#### What the exercise asks
Pictures do not belong in the copy; restate the records below word for word.
◆ ◆ ◆ ◆ ◆
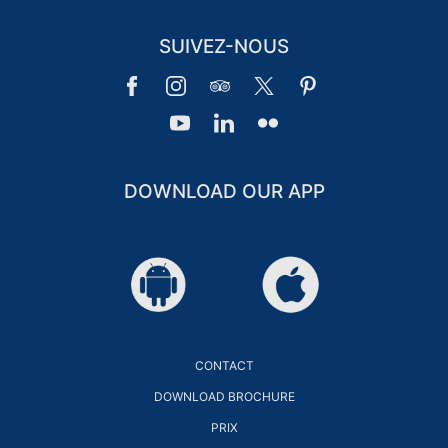
SUIVEZ-NOUS
CLUB DE FIDÉLITÉ DES INVITÉS
REGISTRE
CONNEXION
DOWNLOAD OUR APP
CONTACT
DOWNLOAD BROCHURE
PRIX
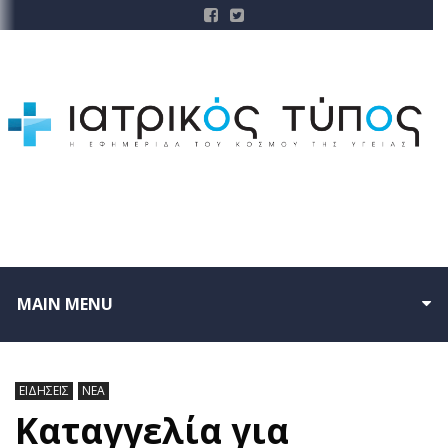
MAIN MENU
ΕΙΔΗΣΕΙΣ
ΝΕΑ
Καταγγελία για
◆ ◆ ◆ ◆ ◆
#### The completed task
SUIVEZ-NOUS
CLUB DE FIDÉLITÉ DES INVITÉS
REGISTRE
CONNEXION
DOWNLOAD OUR APP
CONTACT
DOWNLOAD BROCHURE
PRIX
MAIN MENU
ΕΙΔΗΣΕΙΣ
ΝΕΑ
Καταγγελία για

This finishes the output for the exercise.